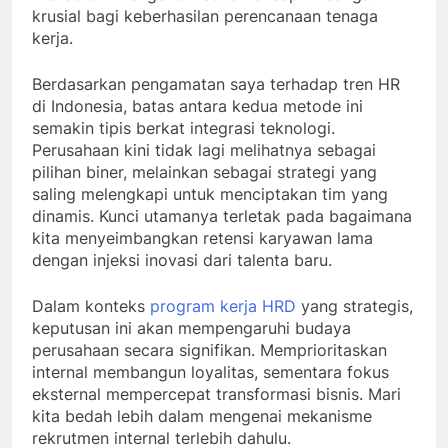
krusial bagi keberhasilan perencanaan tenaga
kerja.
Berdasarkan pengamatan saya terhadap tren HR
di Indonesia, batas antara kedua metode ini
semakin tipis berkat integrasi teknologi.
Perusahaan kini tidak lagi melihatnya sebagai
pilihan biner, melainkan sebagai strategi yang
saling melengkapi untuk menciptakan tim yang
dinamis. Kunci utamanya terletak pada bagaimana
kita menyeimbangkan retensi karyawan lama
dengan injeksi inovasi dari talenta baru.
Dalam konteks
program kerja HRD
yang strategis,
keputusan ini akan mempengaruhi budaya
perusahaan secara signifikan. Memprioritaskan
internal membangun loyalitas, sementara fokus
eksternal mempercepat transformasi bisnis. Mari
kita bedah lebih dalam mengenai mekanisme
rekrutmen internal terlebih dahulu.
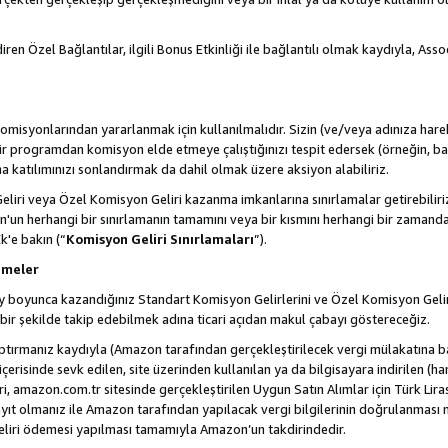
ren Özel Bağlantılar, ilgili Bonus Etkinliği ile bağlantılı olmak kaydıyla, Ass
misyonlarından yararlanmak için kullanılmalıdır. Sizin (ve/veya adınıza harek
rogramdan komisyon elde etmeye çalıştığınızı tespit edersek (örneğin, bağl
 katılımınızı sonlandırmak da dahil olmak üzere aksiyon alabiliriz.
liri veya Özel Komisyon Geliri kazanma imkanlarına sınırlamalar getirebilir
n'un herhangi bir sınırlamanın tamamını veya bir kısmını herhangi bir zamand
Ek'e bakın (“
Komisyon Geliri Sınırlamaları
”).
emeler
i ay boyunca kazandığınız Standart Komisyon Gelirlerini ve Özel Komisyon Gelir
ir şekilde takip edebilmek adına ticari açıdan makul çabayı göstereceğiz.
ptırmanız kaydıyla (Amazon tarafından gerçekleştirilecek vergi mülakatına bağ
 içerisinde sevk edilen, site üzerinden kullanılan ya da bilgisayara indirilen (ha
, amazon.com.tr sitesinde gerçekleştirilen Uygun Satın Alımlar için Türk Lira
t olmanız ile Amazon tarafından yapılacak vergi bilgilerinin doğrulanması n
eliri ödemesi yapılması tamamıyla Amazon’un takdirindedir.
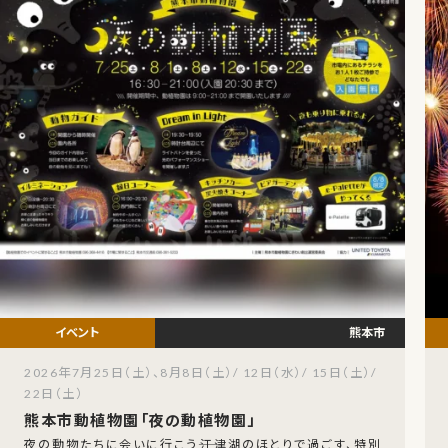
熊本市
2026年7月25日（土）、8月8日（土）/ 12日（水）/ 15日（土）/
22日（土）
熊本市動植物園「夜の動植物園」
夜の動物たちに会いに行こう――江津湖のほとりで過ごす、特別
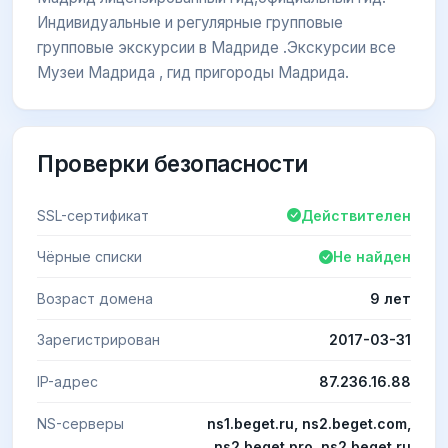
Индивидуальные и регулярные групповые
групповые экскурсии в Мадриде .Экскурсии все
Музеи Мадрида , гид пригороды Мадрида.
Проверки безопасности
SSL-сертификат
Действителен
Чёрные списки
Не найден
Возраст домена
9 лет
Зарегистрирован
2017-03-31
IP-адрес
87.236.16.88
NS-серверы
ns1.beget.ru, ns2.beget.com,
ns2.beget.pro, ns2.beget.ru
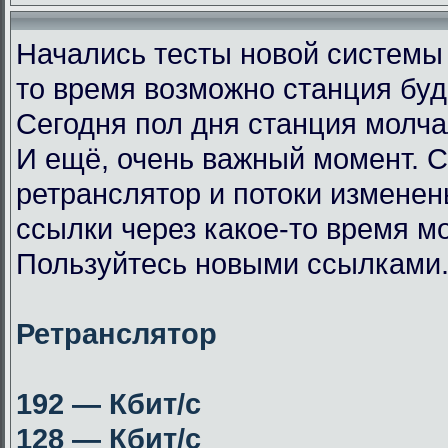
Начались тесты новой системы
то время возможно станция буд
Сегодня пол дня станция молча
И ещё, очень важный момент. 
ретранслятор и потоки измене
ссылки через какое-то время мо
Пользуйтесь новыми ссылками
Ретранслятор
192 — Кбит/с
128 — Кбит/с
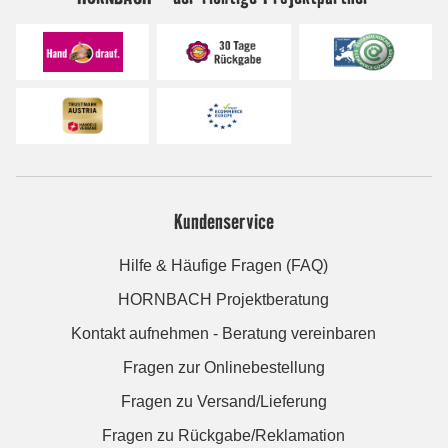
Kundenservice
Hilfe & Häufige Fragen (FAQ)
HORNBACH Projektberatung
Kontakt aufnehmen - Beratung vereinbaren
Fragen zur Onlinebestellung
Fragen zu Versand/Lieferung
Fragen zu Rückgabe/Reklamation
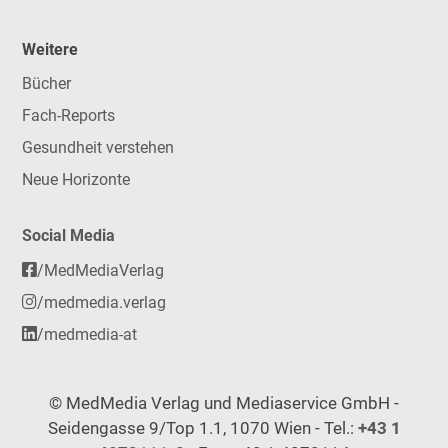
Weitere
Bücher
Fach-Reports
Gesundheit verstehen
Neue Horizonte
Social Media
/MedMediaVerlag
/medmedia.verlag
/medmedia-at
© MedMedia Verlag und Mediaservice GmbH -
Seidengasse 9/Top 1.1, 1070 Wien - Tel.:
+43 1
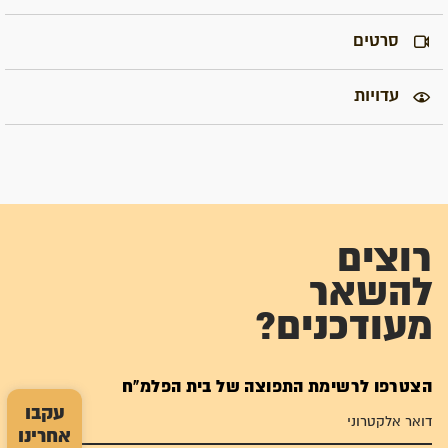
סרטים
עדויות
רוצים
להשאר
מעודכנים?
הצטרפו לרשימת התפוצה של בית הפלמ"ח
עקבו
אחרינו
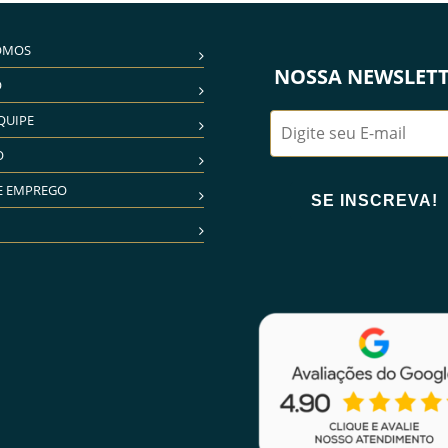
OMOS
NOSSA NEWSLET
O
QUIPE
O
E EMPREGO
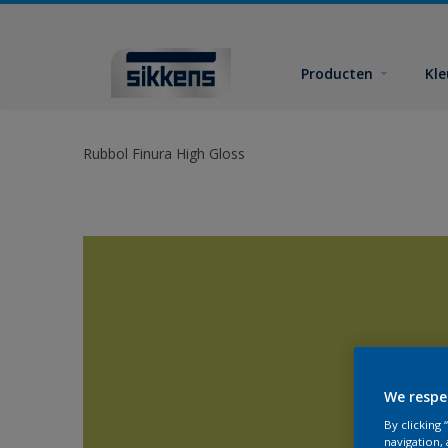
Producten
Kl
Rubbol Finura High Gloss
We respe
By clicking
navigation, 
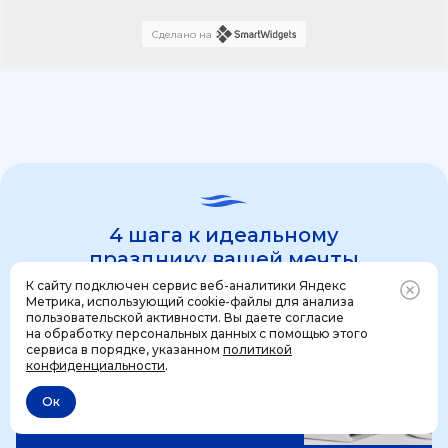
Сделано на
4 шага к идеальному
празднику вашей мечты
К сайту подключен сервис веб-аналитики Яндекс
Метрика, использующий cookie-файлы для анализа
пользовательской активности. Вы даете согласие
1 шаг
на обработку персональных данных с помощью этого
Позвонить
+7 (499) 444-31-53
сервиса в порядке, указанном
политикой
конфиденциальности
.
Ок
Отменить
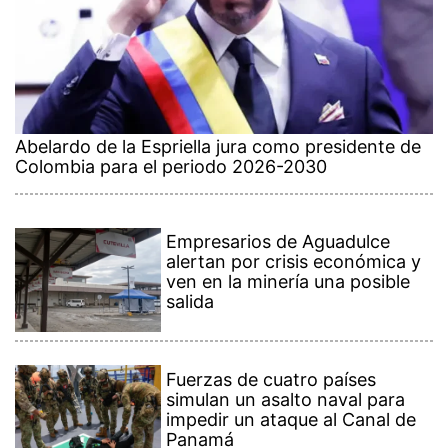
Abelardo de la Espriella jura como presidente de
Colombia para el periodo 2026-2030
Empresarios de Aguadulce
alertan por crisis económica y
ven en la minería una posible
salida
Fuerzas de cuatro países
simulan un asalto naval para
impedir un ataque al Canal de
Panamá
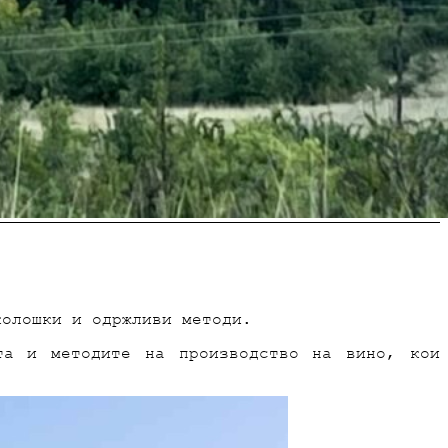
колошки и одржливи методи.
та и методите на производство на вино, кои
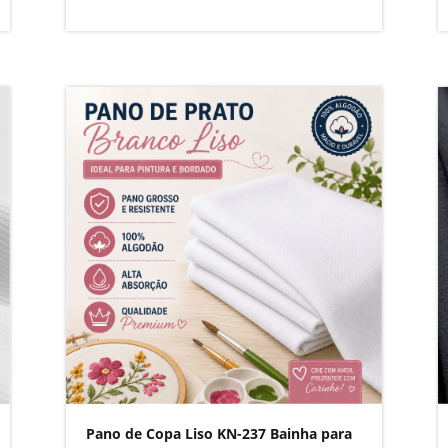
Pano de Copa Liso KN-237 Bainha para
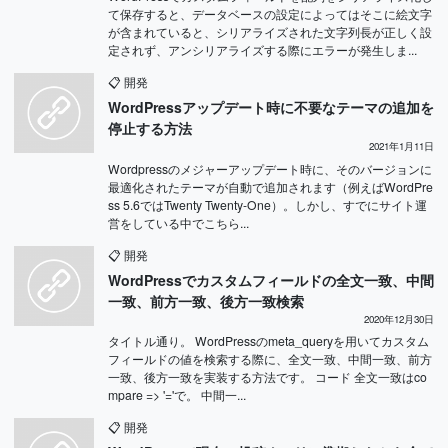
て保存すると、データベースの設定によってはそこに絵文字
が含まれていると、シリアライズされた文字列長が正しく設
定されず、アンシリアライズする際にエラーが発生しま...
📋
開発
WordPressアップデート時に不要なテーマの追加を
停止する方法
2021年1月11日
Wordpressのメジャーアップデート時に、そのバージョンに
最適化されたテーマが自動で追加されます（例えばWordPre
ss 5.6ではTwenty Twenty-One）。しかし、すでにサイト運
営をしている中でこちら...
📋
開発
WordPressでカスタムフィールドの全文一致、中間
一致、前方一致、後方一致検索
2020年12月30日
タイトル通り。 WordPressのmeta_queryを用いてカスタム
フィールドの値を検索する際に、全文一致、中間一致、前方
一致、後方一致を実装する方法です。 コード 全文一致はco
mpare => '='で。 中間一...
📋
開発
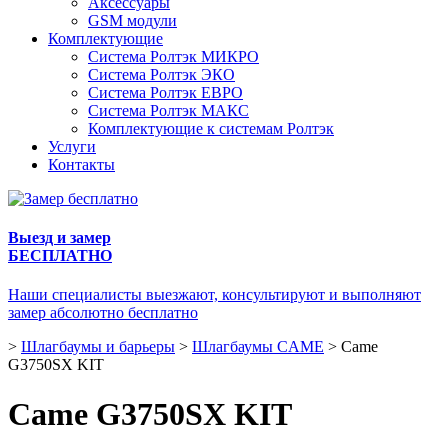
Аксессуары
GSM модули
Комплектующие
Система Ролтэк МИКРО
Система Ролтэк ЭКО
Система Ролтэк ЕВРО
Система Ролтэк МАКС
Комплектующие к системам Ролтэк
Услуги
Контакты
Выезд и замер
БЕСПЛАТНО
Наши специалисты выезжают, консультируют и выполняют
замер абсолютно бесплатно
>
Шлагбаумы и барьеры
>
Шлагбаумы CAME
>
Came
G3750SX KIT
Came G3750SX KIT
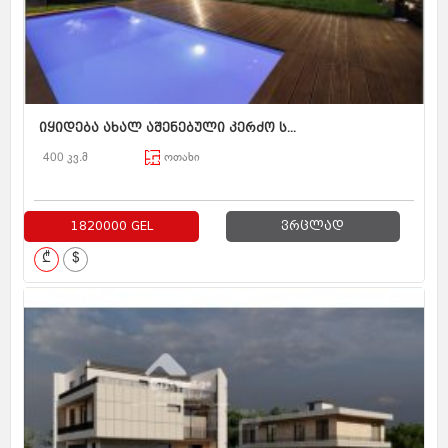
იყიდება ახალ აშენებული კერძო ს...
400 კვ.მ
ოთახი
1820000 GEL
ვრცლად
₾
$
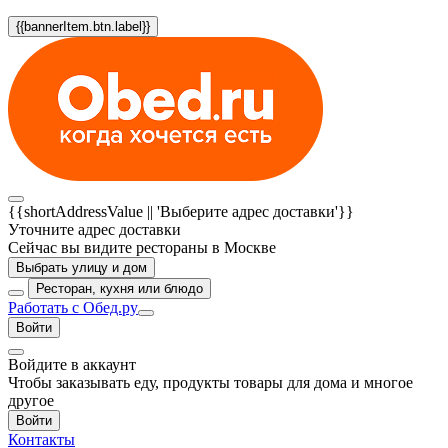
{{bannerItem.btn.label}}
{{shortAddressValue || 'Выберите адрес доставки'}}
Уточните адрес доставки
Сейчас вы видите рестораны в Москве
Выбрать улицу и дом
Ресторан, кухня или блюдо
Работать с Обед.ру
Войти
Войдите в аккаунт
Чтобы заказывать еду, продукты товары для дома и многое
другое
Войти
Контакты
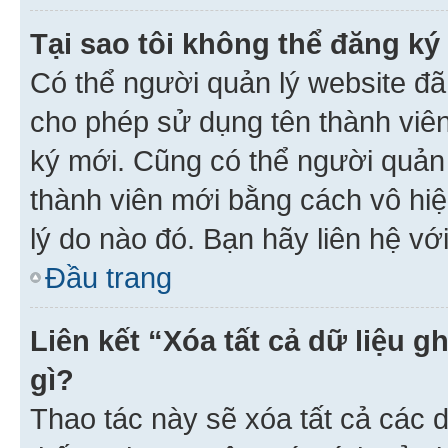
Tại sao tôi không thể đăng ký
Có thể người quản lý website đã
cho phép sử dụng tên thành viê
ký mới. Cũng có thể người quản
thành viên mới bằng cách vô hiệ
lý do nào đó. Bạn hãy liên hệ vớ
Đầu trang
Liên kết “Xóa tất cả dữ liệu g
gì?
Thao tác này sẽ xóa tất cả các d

REQUIRED ACTION »
Every line of the data above that includes "olmak" should be listed.

WRITTEN SOLUTION »
ren Özel Bağlantılar, ilgili Bonus Etkinliği ile bağlantılı olmak kaydıyla, Ass
 katılımınızı sonlandırmak da dahil olmak üzere aksiyon alabiliriz.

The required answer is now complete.